■ Brief:
Search the material below for the word "Striper" and copy every line in which it occurs.

■ Data excerpts:
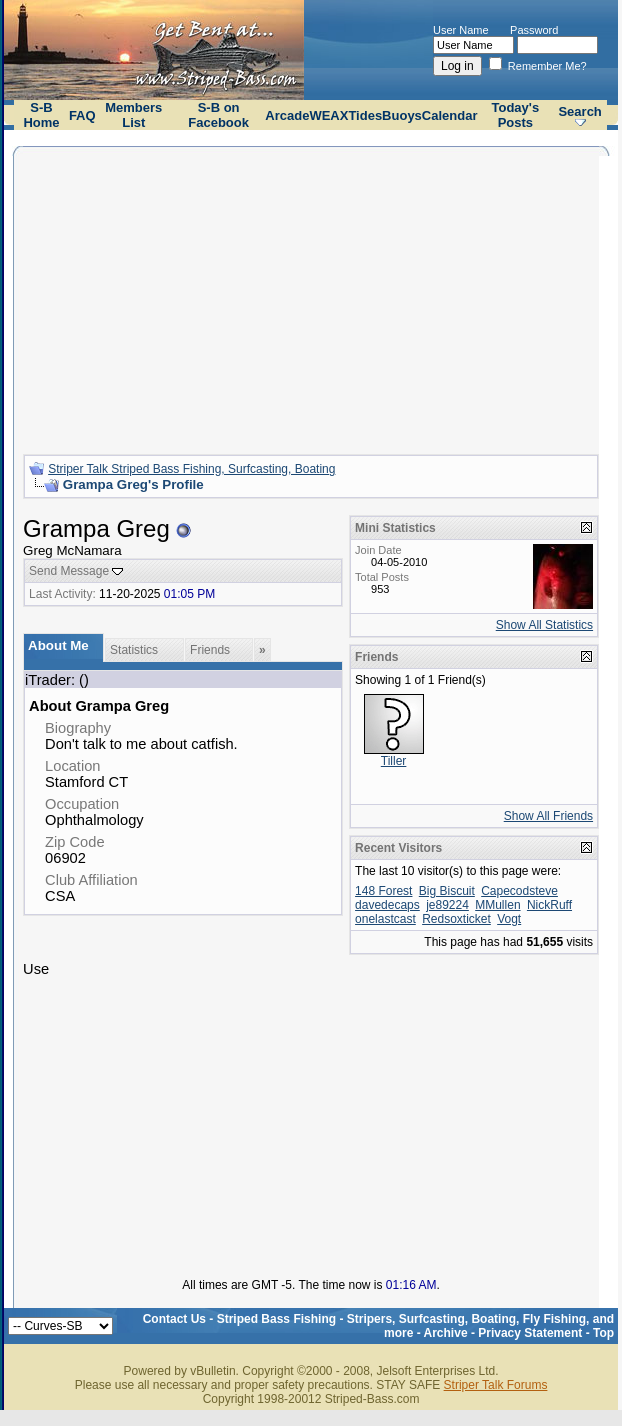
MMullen (497, 905)
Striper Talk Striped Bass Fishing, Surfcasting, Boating (191, 469)
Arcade (287, 115)
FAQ (82, 115)
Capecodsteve (519, 891)
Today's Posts (516, 115)
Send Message (69, 571)
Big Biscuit (447, 891)
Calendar (450, 115)
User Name (461, 30)
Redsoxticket (456, 919)
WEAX (328, 115)
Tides (365, 115)
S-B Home (41, 115)
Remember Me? (538, 66)
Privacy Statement (530, 1333)
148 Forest (383, 891)
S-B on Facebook (218, 115)
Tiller (394, 761)
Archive (446, 1333)
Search (579, 111)
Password (534, 30)
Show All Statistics (544, 625)
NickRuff (549, 905)
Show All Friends (548, 816)
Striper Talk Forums (496, 1385)
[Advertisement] (311, 298)
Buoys (402, 115)
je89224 (447, 905)
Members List (133, 115)
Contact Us (174, 1319)
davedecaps (387, 905)
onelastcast (385, 919)
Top (603, 1333)
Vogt (509, 919)
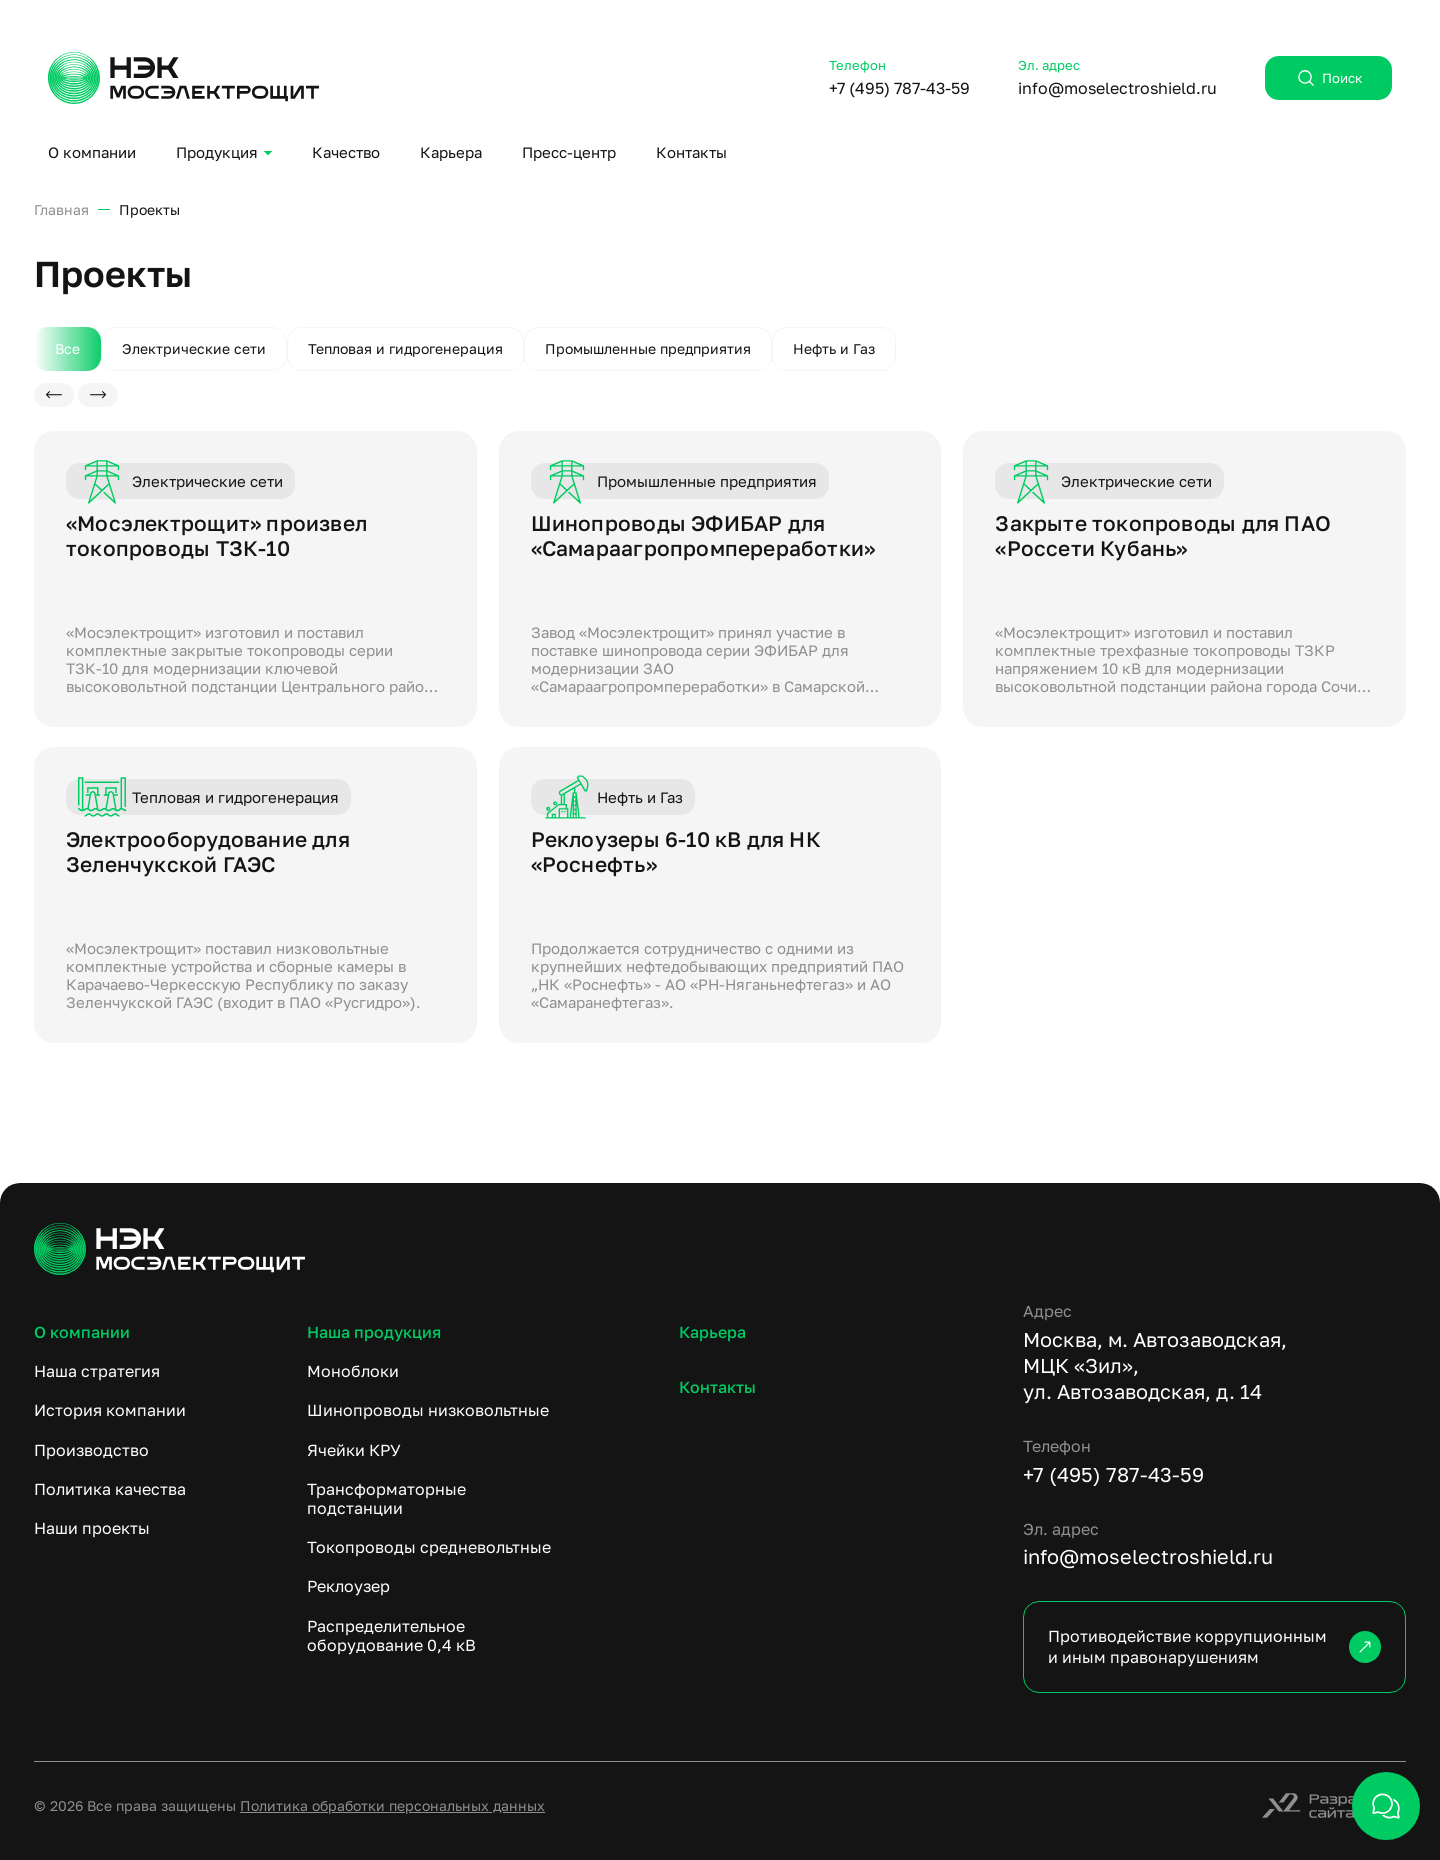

■ Solution to this exercise:
Striper Talk Striped Bass Fishing, Surfcasting, Boating (191, 469)
Striper Talk Forums (496, 1385)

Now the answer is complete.